Deputy National Commander Wu Tze Chang and I sit over coffee and toast with honey, discussing how Royal Rangers Singapore has partnered with the Singaporean government to develop and recognize outstanding young leaders through the National Youth Achievement Award.
The National Youth Achievement Award (NYAA) is an internationally recognized award offered through the Duke of Edinburgh’s Award International Association. This prestigious honor is bestowed by the president of Singapore. The NYAA is intended to build exceptional young leaders through community service, physical challenges and the development of leadership skills. Ultimately the program seeks to produce leaders who contribute meaningfully to their community.
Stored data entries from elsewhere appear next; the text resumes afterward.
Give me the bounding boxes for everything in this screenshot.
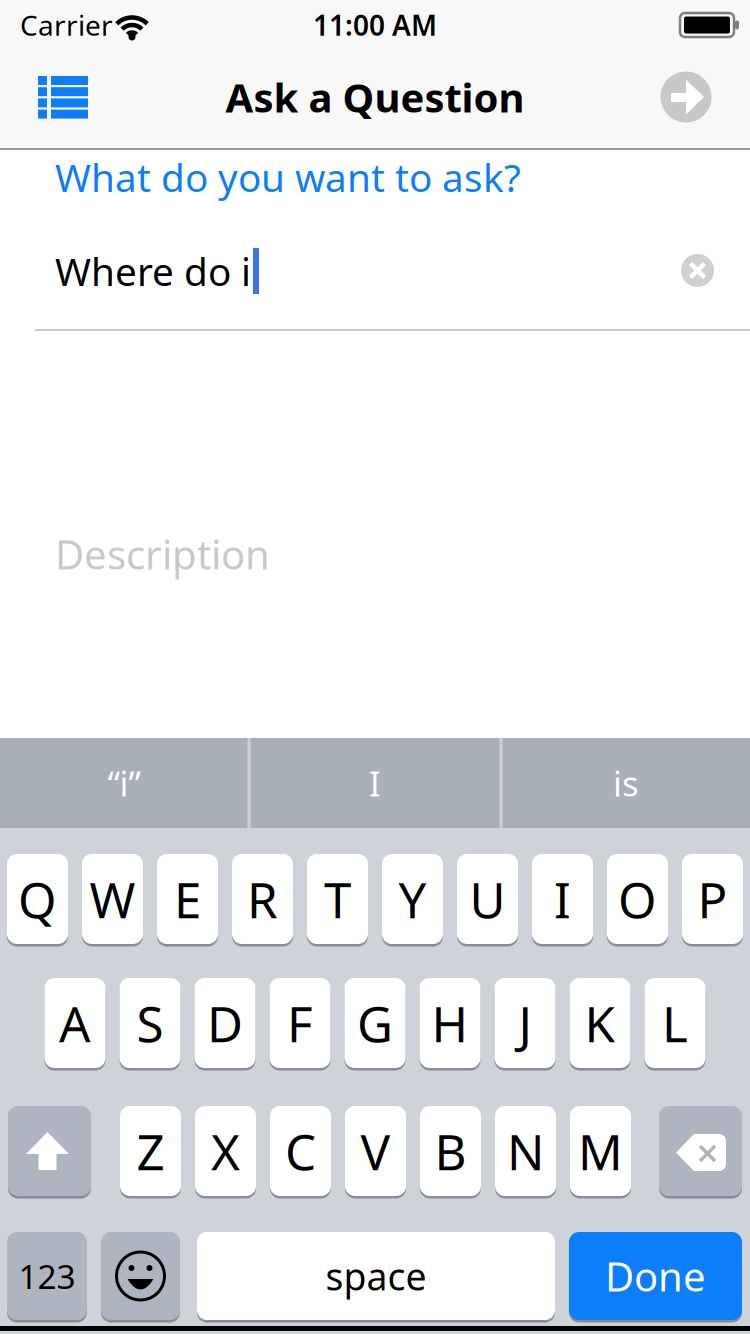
staticText: U [470,866,506,932]
button[interactable]: V [345,1104,406,1198]
button[interactable]: Emoji [101,1230,180,1322]
button[interactable]: N [495,1104,556,1198]
staticText: L [662,990,688,1056]
button[interactable]: Z [120,1104,181,1198]
button[interactable]: F [270,976,330,1070]
staticText: Done [605,1249,706,1302]
button[interactable]: Y [382,852,443,946]
staticText: M [578,1118,623,1184]
staticText: Q [18,866,57,932]
staticText: E [174,866,201,932]
button[interactable]: A [44,976,106,1070]
staticText: W [90,866,136,932]
button[interactable]: Delete [659,1104,742,1198]
staticText: What do you want to ask? [55,151,521,203]
staticText: H [432,990,468,1056]
staticText: Z [136,1118,164,1184]
staticText: Ask a Question [226,70,524,124]
button[interactable]: I [532,852,593,946]
staticText: T [324,866,351,932]
button[interactable]: B [420,1104,481,1198]
staticText: G [357,990,393,1056]
button[interactable]: J [494,976,556,1070]
button[interactable]: Done [569,1230,742,1322]
staticText: is [613,760,639,806]
button[interactable]: “i” [0,738,248,828]
button[interactable]: U [457,852,518,946]
button[interactable]: I [252,738,498,828]
button[interactable]: C [270,1104,331,1198]
button[interactable]: S [120,976,180,1070]
button[interactable]: Q [7,852,68,946]
staticText: V [360,1118,390,1184]
button[interactable]: Shift [8,1104,91,1198]
button[interactable]: R [232,852,293,946]
staticText: I [554,866,571,932]
button[interactable]: L [644,976,706,1070]
staticText: space [326,1251,426,1301]
button[interactable]: E [157,852,218,946]
staticText: N [507,1118,544,1184]
staticText: S [136,990,164,1056]
button[interactable]: W [82,852,143,946]
staticText: F [287,990,313,1056]
staticText: Y [398,866,426,932]
button[interactable]: Clear text [681,254,714,287]
staticText: 11:00 AM [313,6,437,44]
button[interactable]: is [502,738,750,828]
staticText: Description [55,527,270,580]
staticText: 123 [18,1254,76,1298]
button[interactable]: H [420,976,480,1070]
staticText: Carrier [20,6,113,44]
button[interactable]: M [570,1104,631,1198]
staticText: B [434,1118,466,1184]
staticText: X [211,1118,240,1184]
button[interactable]: G [344,976,406,1070]
staticText: “i” [108,760,140,806]
button[interactable]: O [607,852,668,946]
staticText: C [285,1118,316,1184]
button[interactable]: space [197,1230,555,1322]
button[interactable]: D [194,976,256,1070]
button[interactable]: T [307,852,368,946]
button[interactable]: X [195,1104,256,1198]
button[interactable]: Menu [30,66,94,126]
staticText: I [369,760,381,806]
staticText: D [207,990,243,1056]
button[interactable]: 123 [7,1230,87,1322]
staticText: O [618,866,657,932]
button[interactable]: Submit [660,72,712,122]
staticText: Where do i [55,245,251,297]
staticText: A [59,990,91,1056]
staticText: P [698,866,728,932]
button[interactable]: K [570,976,630,1070]
staticText: J [518,990,532,1056]
button[interactable]: P [682,852,743,946]
staticText: K [584,990,616,1056]
staticText: R [247,866,278,932]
Royal Rangers Singapore is designated as an operating authority for the NYAA, so participating Rangers can work towards receiving the NYAA even while they qualify for various Rangers awards.
Commander Chang explains to me that in Singapore’s results-oriented culture, keeping youth involved in Royal Rangers through their teenage years used to be a challenge: Parents wanted their teenagers focused on education rather than on church activities. Today they are using the NYAA to overcome this challenge; the award adds value to Royal Rangers in the parents’ estimation, enabling the youth to continue to engage in Rangers. “Ministry is always a means to an end,” Chang tells me. “The objective is to usher these youth into the presence of God.”